Blog Archive

Sunday, 21 January 2018

Winter Term 2018 Theme of Loss of Love 1

Theme:  loss of love of Mum or Dad
This does not have to be autobiographical.   It’s very common for author’s to make use of personal experience to portray imagined character’s or imagined loss.    But the theme of loss of love is very common in all kinds of writing, and indeed songs and plays.    My professor at university, the poet   F T Prince, wrote at the end of one of his poems about Richard the Lion Heart:  “but worse than all is loss of love”.   Here  he was thinking of love of his people and friends, I think.  

Of course not everybody thinks love is the most important thing in life.

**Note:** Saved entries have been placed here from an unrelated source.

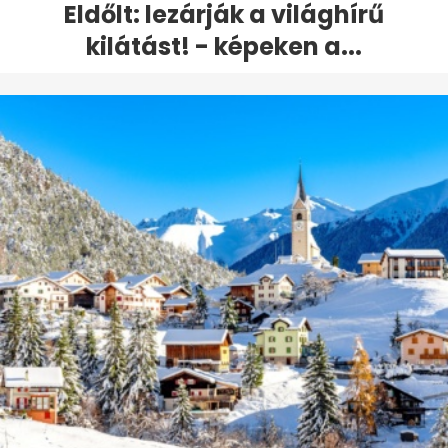
Eldőlt: lezárják a világhírű
kilátást! - képeken a...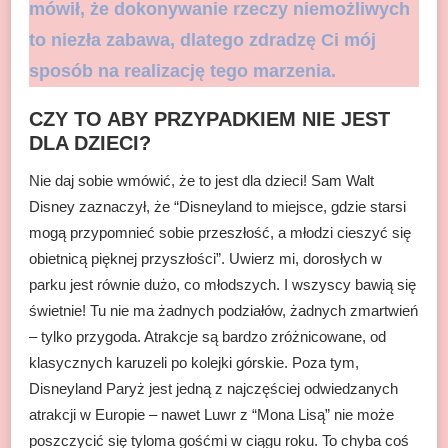
mówił, że dokonywanie rzeczy niemożliwych
to niezła zabawa, dlatego zdradzę Ci mój
sposób na realizację tego marzenia.
CZY TO ABY PRZYPADKIEM NIE JEST
DLA DZIECI?
Nie daj sobie wmówić, że to jest dla dzieci! Sam Walt
Disney zaznaczył, że “Disneyland to miejsce, gdzie starsi
mogą przypomnieć sobie przeszłość, a młodzi cieszyć się
obietnicą pięknej przyszłości”. Uwierz mi, dorosłych w
parku jest równie dużo, co młodszych. I wszyscy bawią się
świetnie! Tu nie ma żadnych podziałów, żadnych zmartwień
– tylko przygoda. Atrakcje są bardzo zróżnicowane, od
klasycznych karuzeli po kolejki górskie. Poza tym,
Disneyland Paryż jest jedną z najczęściej odwiedzanych
atrakcji w Europie – nawet Luwr z “Mona Lisą” nie może
poszczycić się tyloma gośćmi w ciągu roku. To chyba coś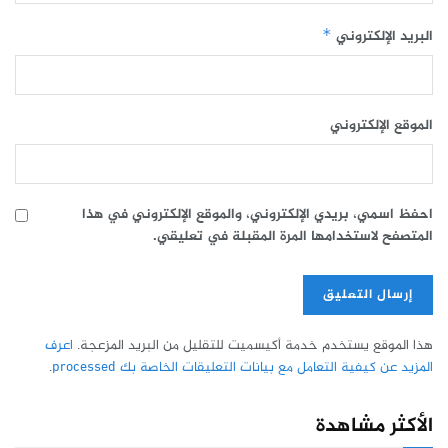
البريد الإلكتروني
*
الموقع الإلكتروني
احفظ اسمي، بريدي الإلكتروني، والموقع الإلكتروني في هذا
المتصفح لاستخدامها المرة المقبلة في تعليقي.
هذا الموقع يستخدم خدمة أكيسميت للتقليل من البريد المزعجة.
اعرف
المزيد عن كيفية التعامل مع بيانات التعليقات الخاصة بك processed
.
الأكثر مشاهدة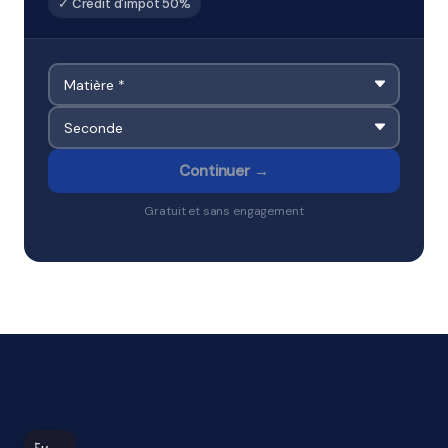
✓ Crédit d'impôt 50%
Continuer →
Gratuit et sans engagement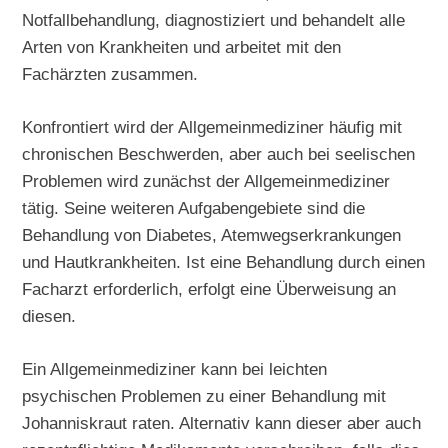
Notfallbehandlung, diagnostiziert und behandelt alle
Arten von Krankheiten und arbeitet mit den
Fachärzten zusammen.
Konfrontiert wird der Allgemeinmediziner häufig mit
chronischen Beschwerden, aber auch bei seelischen
Problemen wird zunächst der Allgemeinmediziner
tätig. Seine weiteren Aufgabengebiete sind die
Behandlung von Diabetes, Atemwegserkrankungen
und Hautkrankheiten. Ist eine Behandlung durch einen
Facharzt erforderlich, erfolgt eine Überweisung an
diesen.
Ein Allgemeinmediziner kann bei leichten
psychischen Problemen zu einer Behandlung mit
Johanniskraut raten. Alternativ kann dieser aber auch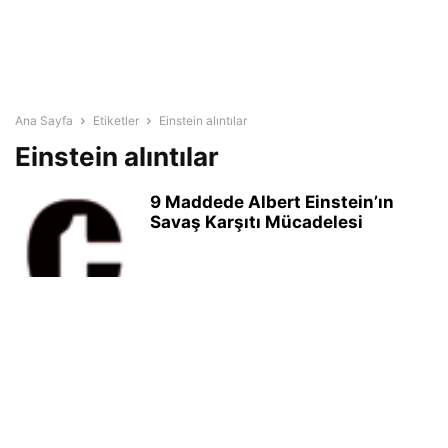
Ana Sayfa
Etiketler
Einstein alıntılar
Einstein alıntılar
9 Maddede Albert Einstein’ın
Savaş Karşıtı Mücadelesi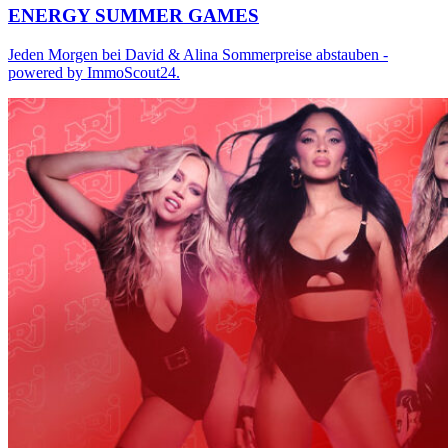
ENERGY SUMMER GAMES
Jeden Morgen bei David & Alina Sommerpreise abstauben -
powered by ImmoScout24.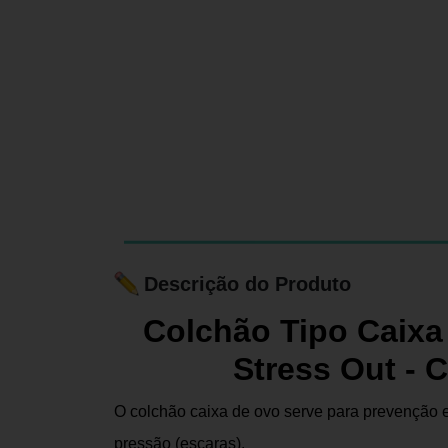
Descrição do Produto
Colchão Tipo Caixa 
Stress Out 
O colchão caixa de ovo serve para prevenção e
pressão (escaras).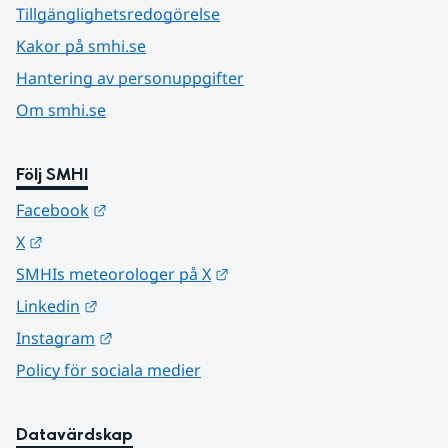
Tillgänglighetsredogörelse
Kakor på smhi.se
Hantering av personuppgifter
Om smhi.se
Följ SMHI
Länk till annan webbplats.
Facebook
Länk till annan webbplats.
X
Länk till annan webbplats.
SMHIs meteorologer på X
Länk till annan webbplats.
Linkedin
Länk till annan webbplats.
Instagram
Policy för sociala medier
Datavärdskap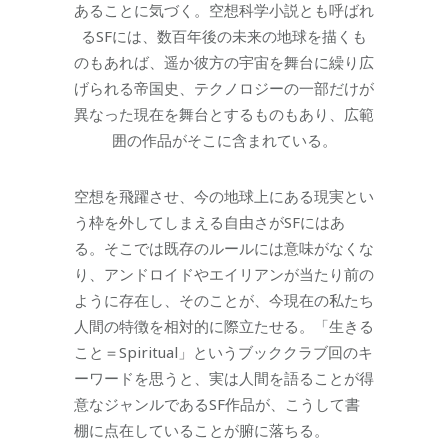
あることに気づく。空想科学小説とも呼ばれ
るSFには、数百年後の未来の地球を描くも
のもあれば、遥か彼方の宇宙を舞台に繰り広
げられる帝国史、テクノロジーの一部だけが
異なった現在を舞台とするものもあり、広範
囲の作品がそこに含まれている。
空想を飛躍させ、今の地球上にある現実とい
う枠を外してしまえる自由さがSFにはあ
る。そこでは既存のルールには意味がなくな
り、アンドロイドやエイリアンが当たり前の
ように存在し、そのことが、今現在の私たち
人間の特徴を相対的に際立たせる。「生きる
こと＝Spiritual」というブッククラブ回のキ
ーワードを思うと、実は人間を語ることが得
意なジャンルであるSF作品が、こうして書
棚に点在していることが腑に落ちる。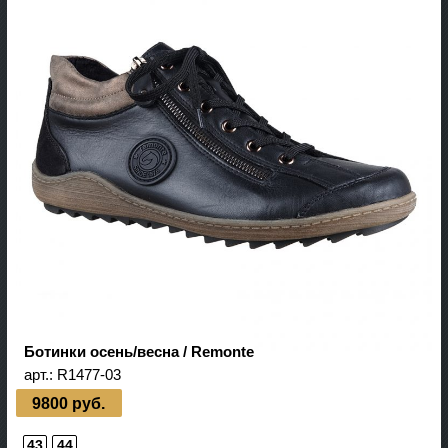
Ботинки осень/весна / Remonte
арт.:
R1477-03
9800 руб.
43
44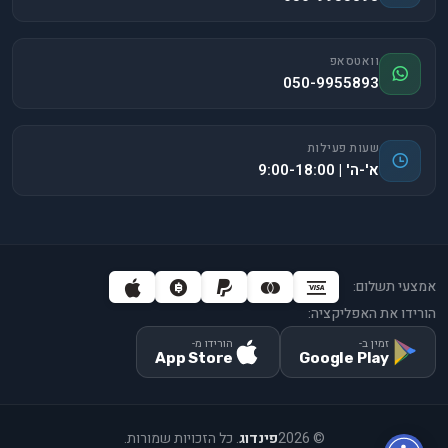
וואטסאפ
050-9955893
שעות פעילות
א'-ה' | 9:00-18:00
אמצעי תשלום:
הורידו את האפליקציה:
זמין ב-
הורידו מ-
App Store
Google Play
©
2026
פינדוג
. כל הזכויות שמורות.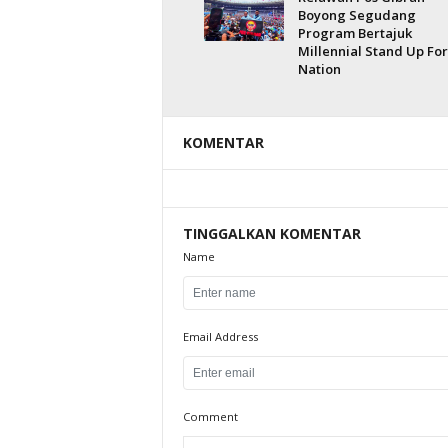
Boyong Segudang
Program Bertajuk
Millennial Stand Up For
Nation
KOMENTAR
TINGGALKAN KOMENTAR
Name
Email Address
Comment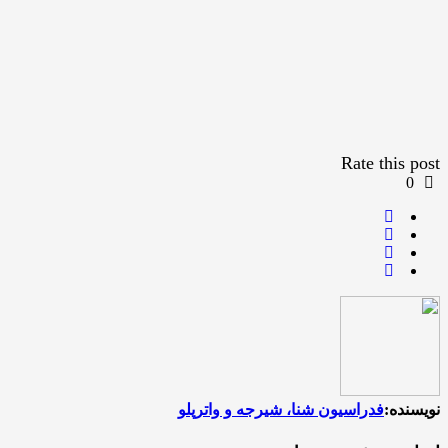
Rate this post
0
نویسنده:
فدراسیون شنا، شیرجه و واترپلو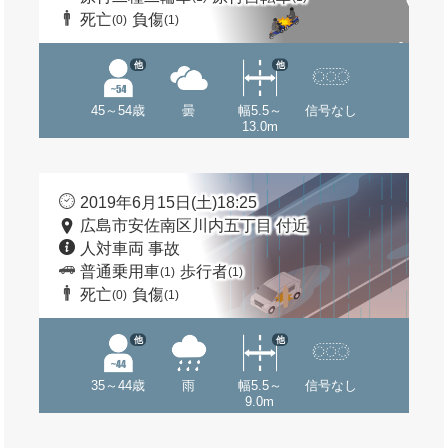
死亡
負傷
(0)
(1)
他
他
45～54歳
曇
幅5.5～
信号なし
13.0m
2019年6月15日(土)18:25
広島市安佐南区川内五丁目 付近
人対車両 事故
普通乗用車
歩行者
(1)
(1)
死亡
負傷
(0)
(1)
他
他
35～44歳
雨
幅5.5～
信号なし
9.0m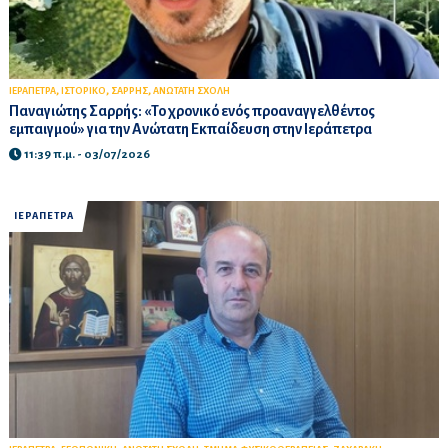
,
,
,
ΙΕΡΑΠΕΤΡΑ
ΙΣΤΟΡΙΚΟ
ΣΑΡΡΗΣ
ΑΝΩΤΑΤΗ ΣΧΟΛΗ
Παναγιώτης Σαρρής: «Το χρονικό ενός προαναγγελθέντος
εμπαιγμού» για την Ανώτατη Εκπαίδευση στην Ιεράπετρα
11:39 π.μ. - 03/07/2026
ΙΕΡΑΠΕΤΡΑ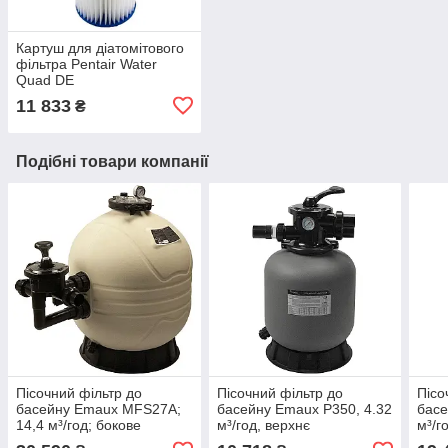
Картуш для діатомітового
фільтра Pentair Water
Quad DE
11 833
₴
Подібні товари компанії
Пісочний фільтр до
Пісочний фільтр до
Пісо
басейну Emaux MFS27A;
басейну Emaux P350, 4.32
басе
14,4 м³/год; бокове
м³/год, верхнє
м³/г
підключення
підключення
підк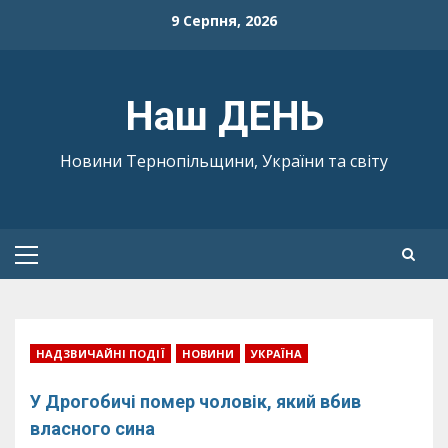
Skip
9 Серпня, 2026
to
content
Наш ДЕНЬ
Новини Тернопільщини, України та світу
Primary
Menu
НАДЗВИЧАЙНІ ПОДІЇ
НОВИНИ
УКРАЇНА
У Дрогобичі помер чоловік, який вбив
власного сина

We all grow up (at least to a certain extent) and lose the kind of ‘cuddly’ love we had as children.   You can write about that.   Sometimes we fall out with our parents, or they with us.   Eventually, of course, they die and we lose their love in that sense, although you could say that in another sense their love remains in us all our loves.   Often writers express loss of love by describing things or places which ‘bring back’ loved ones.  It might be a seaside beach, a certain walk,  an ornament, a song.  Or they may simply describe a memory.   You may recall the old old pop song

These Foolish Things Lyrics

Oh will you never let me be?
Oh will you never set me free?
The ties that bound us are still around us
There’s no escape that I can see
And still those little things remain
That bring me happiness or pain

A cigarette that bears a lipstick's traces

An airline ticket to romantic places
And still my heart has wings
These foolish things
Remind me of you
A tinkling piano in the next apartment
Those stumbling words that told you what my heart meant

A fairground's painted swings

These foolish things
Remind me of you
You came, you saw, you conquered me
When you did that to me, I somehow knew that this had to be

The winds of march that make my heart a dancer
A telephone that rings - but who’s to answer?
Oh, how the ghost of you clings
These foolish things
Remind me of you

This sounds like romantic love lost,  but to me captures more general aspects of  loss of love, perhaps of my mother’s now she is dead.   She used to sing this song on stage.    In a strange way the song both reminds me of her loss and yet 'brings her back' at the same time.
I stress that in writing about loss of mother’s or father’s love you don’t necessarily have to talk about yourself.   Nor do you have to mention loss of love in so many words.   Sometimes you hear someone simply talking about what Mum or Dad used to do and you can feel the affection.   And perhaps that’s the most powerful way of conveying love – that is without mentioning ‘love’ at all.  

The lyrics of These Foolish Things sometimes slips into sentimentality, perhaps, but most of the time it seems very effective to me.  We can learn from this lyric how powerful your writing can be if you can pick on the small specific detail,  like the lipstick o the cigarette,  the tinkling piano,  the fairground swings.   I’m just thinking what I’d recall of this class when it finally has to close.  Well:   pigeons still flying from France right into the classroom,  a comment about never having seen her husband’s willy,  glares from a wheel-chair,  hugs from a young visitor,  flying into space in a dream and correcting my spelling mistakes. . . .  Well, I mustn’t go on for fear of seeming to leave out the rest of you.  I realize there are some specifics from all of you.   Later in the course we’ll look at that kind of ‘love’ if ‘love’ isn’t too heavy a word to use.  

But for this weeks ‘homework’ try to think of loss of parental love, either through quarrels or betrayals, or simply through their having died and ‘stayed’ in your memory like those lipstick traces.